Publishing in PLoS Pathogens, researchers at from the Kimmel Cancer Center at Jefferson have found a novel mechanism by which drugs block HIV-1 from entering host cells.
Cellular invasion by HIV-1 requires the concerted action of two proteins on the viral surface: gp120 and gp41. The function of gp41 is to get the viral contents into the interior of the host cells. This requires the association of two distinct regions of gp41 called N-HR and C-HR. Anti-HIV-1 agents known as fusion inhibitors target the N-HR or C-HR and disrupt their association, which prevents the virus from entering into the host cell. One drug that works like this is Fuzeon (Roche), and there are other agents in the pipeline.
But blocking the N-HR/C-HR association is not only mechanism by which fusion inhibitors prevent HIV-1 entry, according to Michael Root, M.D., Ph.D., assistant professor of Biochemistry and Molecular Biology at Jefferson Medical College of Thomas Jefferson University. The inhibitors also induce irreversible deactivation of gp41.
"After these drugs bind, they seem to shuttle gp41 into a dead conformation from which the protein cannot recover," Dr. Root said. "Importantly, the speed of this drug-induced deactivation greatly influences how potent a drug is at preventing HIV-1 infection."

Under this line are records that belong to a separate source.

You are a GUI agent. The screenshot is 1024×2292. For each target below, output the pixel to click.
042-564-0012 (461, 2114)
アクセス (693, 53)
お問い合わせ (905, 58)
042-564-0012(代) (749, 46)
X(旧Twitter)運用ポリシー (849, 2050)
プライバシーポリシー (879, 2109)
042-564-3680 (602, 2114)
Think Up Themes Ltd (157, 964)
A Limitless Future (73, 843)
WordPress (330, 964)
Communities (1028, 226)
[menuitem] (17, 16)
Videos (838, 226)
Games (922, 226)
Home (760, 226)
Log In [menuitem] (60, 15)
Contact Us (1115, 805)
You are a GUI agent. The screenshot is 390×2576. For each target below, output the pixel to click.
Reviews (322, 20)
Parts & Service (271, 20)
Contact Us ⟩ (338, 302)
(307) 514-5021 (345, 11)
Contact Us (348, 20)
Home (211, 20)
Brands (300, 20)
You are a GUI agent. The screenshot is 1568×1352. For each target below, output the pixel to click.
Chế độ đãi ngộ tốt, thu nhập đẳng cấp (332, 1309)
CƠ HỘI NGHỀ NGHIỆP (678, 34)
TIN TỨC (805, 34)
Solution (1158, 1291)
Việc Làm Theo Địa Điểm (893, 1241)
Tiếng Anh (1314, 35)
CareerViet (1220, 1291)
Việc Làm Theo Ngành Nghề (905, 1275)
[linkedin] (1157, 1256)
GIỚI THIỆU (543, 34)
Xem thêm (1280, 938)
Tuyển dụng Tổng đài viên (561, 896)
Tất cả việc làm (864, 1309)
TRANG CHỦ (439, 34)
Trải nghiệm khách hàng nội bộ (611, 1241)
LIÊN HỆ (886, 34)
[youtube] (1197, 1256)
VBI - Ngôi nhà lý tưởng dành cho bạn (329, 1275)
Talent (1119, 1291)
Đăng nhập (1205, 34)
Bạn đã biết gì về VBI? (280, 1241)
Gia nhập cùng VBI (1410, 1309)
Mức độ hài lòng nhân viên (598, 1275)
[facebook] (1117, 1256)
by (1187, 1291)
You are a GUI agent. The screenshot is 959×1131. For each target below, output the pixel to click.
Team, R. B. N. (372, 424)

When the inhibitors bind to the gp41 C-HR, the protein rapidly deactivates before inhibitors have time to dissociate. But when the inhibitors bind to the gp41 N-HR, deactivation takes a very long time, and many inhibitors can readily unbind. To potently inhibit HIV-1 entry, a C-HR targeting fusion inhibitor can have a relatively low affinity, but an N-HR targeting fusion inhibitor must bind extremely tightly.